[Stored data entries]

=== Section Start ===

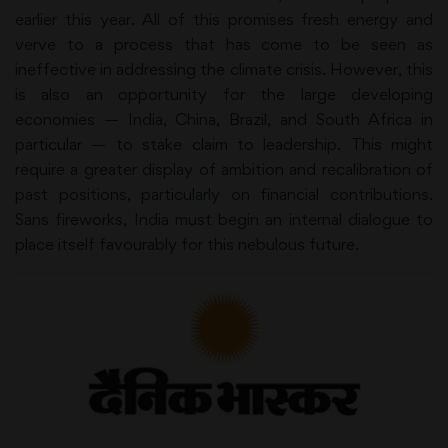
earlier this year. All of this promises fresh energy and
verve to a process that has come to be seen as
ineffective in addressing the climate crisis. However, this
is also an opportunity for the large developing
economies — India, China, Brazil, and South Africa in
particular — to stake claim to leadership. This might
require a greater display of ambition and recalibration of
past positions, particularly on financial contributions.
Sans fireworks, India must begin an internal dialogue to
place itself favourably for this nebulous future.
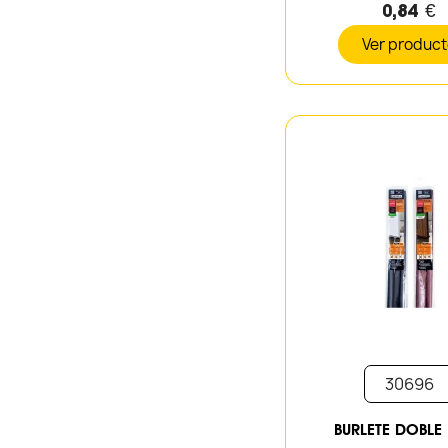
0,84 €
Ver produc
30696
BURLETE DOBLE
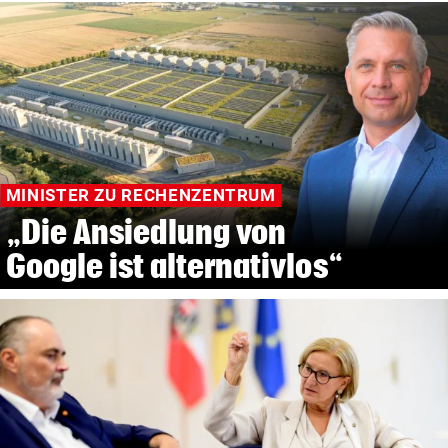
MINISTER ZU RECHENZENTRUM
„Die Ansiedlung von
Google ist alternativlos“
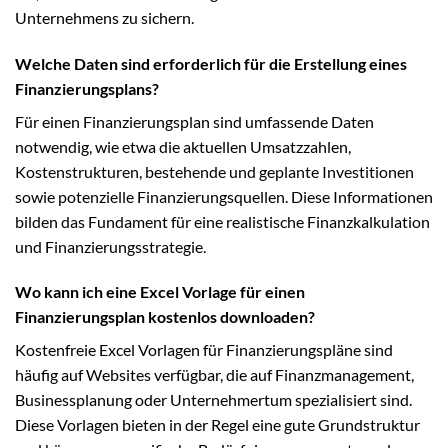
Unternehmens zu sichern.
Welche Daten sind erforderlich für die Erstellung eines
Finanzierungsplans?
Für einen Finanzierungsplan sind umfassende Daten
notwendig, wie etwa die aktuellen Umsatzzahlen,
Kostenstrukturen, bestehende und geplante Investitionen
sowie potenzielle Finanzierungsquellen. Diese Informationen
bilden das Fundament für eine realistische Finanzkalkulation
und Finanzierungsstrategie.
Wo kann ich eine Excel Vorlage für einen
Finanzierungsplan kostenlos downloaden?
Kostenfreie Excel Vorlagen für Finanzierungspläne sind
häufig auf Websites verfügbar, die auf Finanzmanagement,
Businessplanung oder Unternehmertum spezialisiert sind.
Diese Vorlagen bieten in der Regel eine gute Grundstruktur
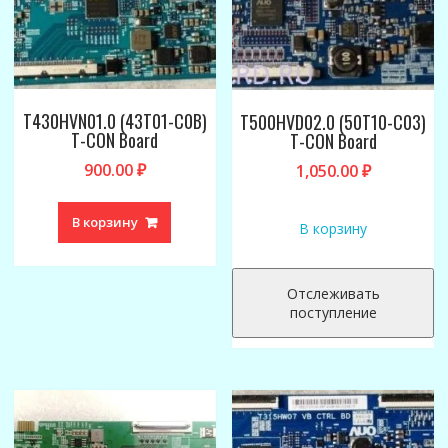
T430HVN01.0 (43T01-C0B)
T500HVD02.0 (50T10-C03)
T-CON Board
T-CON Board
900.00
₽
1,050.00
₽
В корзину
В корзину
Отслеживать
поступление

=== Section End ===

_Your goal_.
Would you give again, exactly, the lines in the data above that run from the line containing "Unternehmens zu sichern." to the line containing "T430HVN01.0 (43T01-C0B)"? Include both ends and no pictures.

_Response to the task_.
Unternehmens zu sichern.
Welche Daten sind erforderlich für die Erstellung eines
Finanzierungsplans?
Für einen Finanzierungsplan sind umfassende Daten
notwendig, wie etwa die aktuellen Umsatzzahlen,
Kostenstrukturen, bestehende und geplante Investitionen
sowie potenzielle Finanzierungsquellen. Diese Informationen
bilden das Fundament für eine realistische Finanzkalkulation
und Finanzierungsstrategie.
Wo kann ich eine Excel Vorlage für einen
Finanzierungsplan kostenlos downloaden?
Kostenfreie Excel Vorlagen für Finanzierungspläne sind
häufig auf Websites verfügbar, die auf Finanzmanagement,
Businessplanung oder Unternehmertum spezialisiert sind.
Diese Vorlagen bieten in der Regel eine gute Grundstruktur
T430HVN01.0 (43T01-C0B)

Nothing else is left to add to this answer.